Category Archives: Gardening

beans!!



Cindy took her pre-K classes outside this week.
They found the beans in the Three Sisters garden.

We have rattlesnake pole beans and Tongue of Fire beans, which both do double-duty: good fresh when they’re not too big, great dried after they’ve been left on the vine.
There are Kentucky Wonder beans out there, too.

Before the kids came out, those  were just Kentucky beans.

It’s the children who brought the wonder.

Garden Workshop

Today we met to plan, these brave teachers and me. They teach kids grades K through 5. They have ideas and energy.

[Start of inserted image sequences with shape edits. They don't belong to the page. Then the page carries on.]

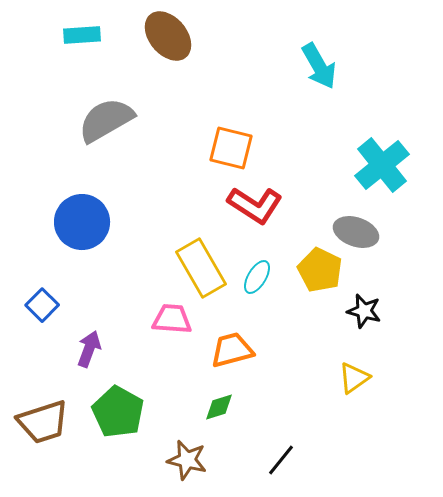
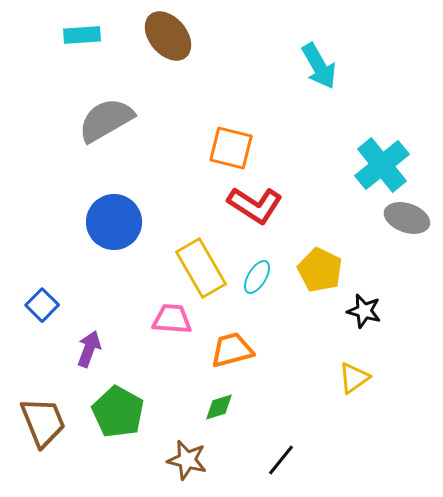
blue circle: moved 32 px right
gray ellipse: moved 51 px right, 14 px up
brown trapezoid: rotated 94 degrees counterclockwise
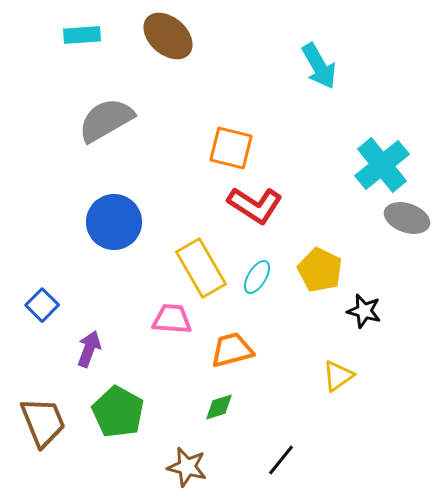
brown ellipse: rotated 9 degrees counterclockwise
yellow triangle: moved 16 px left, 2 px up
brown star: moved 7 px down
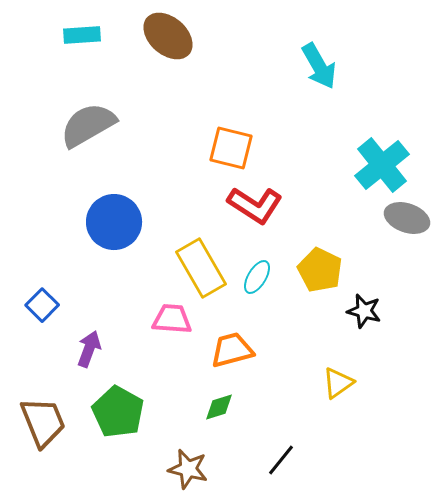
gray semicircle: moved 18 px left, 5 px down
yellow triangle: moved 7 px down
brown star: moved 1 px right, 2 px down
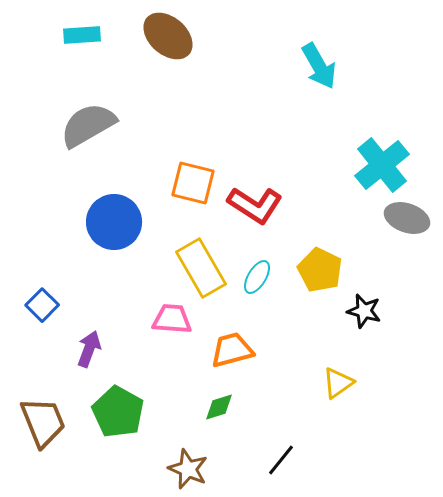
orange square: moved 38 px left, 35 px down
brown star: rotated 9 degrees clockwise
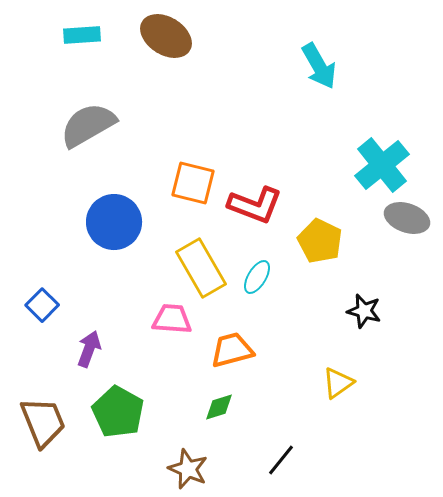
brown ellipse: moved 2 px left; rotated 9 degrees counterclockwise
red L-shape: rotated 12 degrees counterclockwise
yellow pentagon: moved 29 px up
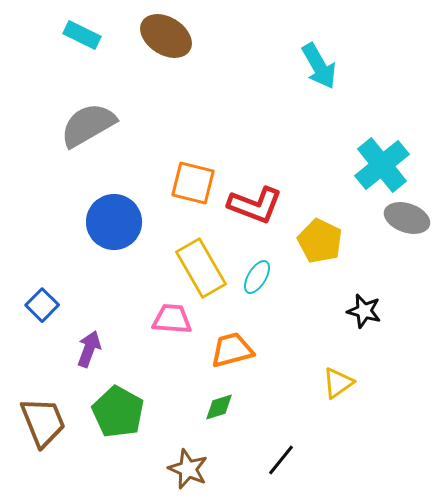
cyan rectangle: rotated 30 degrees clockwise
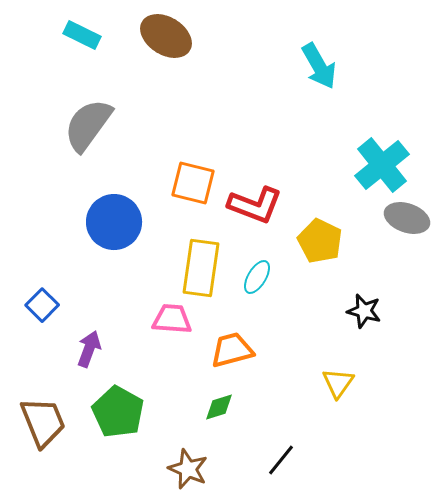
gray semicircle: rotated 24 degrees counterclockwise
yellow rectangle: rotated 38 degrees clockwise
yellow triangle: rotated 20 degrees counterclockwise
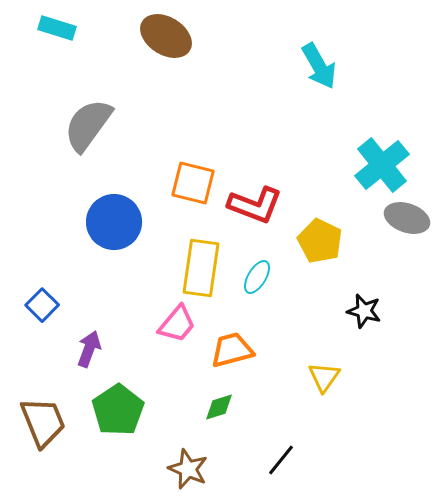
cyan rectangle: moved 25 px left, 7 px up; rotated 9 degrees counterclockwise
pink trapezoid: moved 5 px right, 5 px down; rotated 126 degrees clockwise
yellow triangle: moved 14 px left, 6 px up
green pentagon: moved 2 px up; rotated 9 degrees clockwise
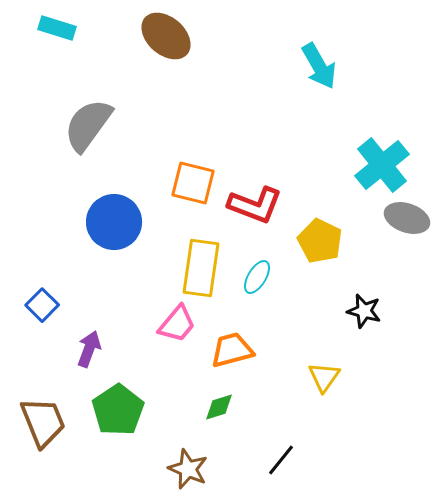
brown ellipse: rotated 9 degrees clockwise
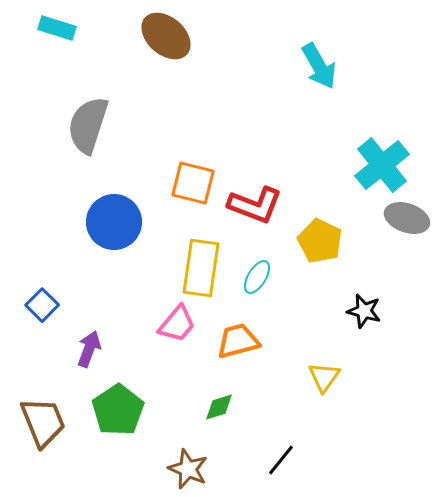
gray semicircle: rotated 18 degrees counterclockwise
orange trapezoid: moved 6 px right, 9 px up
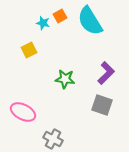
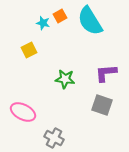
purple L-shape: rotated 140 degrees counterclockwise
gray cross: moved 1 px right, 1 px up
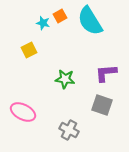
gray cross: moved 15 px right, 8 px up
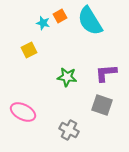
green star: moved 2 px right, 2 px up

So much energy they couldn’t help themselves as we toured the butterfly garden. They started yanking out weeds left and right.

I took my sweet time talking while we were out there. Why turn down helpers?

stepping stones

You can make these without much trouble. The mixture is called hypertufa. It’s basically a light concrete, roughly equal parts Portland cement (for cohesion), coir or sphagnum moss (for texture), and perlite or vermiculite (for volume without weight).  Mix with water and pour into greased containers.

They have to cure for a few days. Then they have to be rinsed for a couple of weeks to let the lime leach out.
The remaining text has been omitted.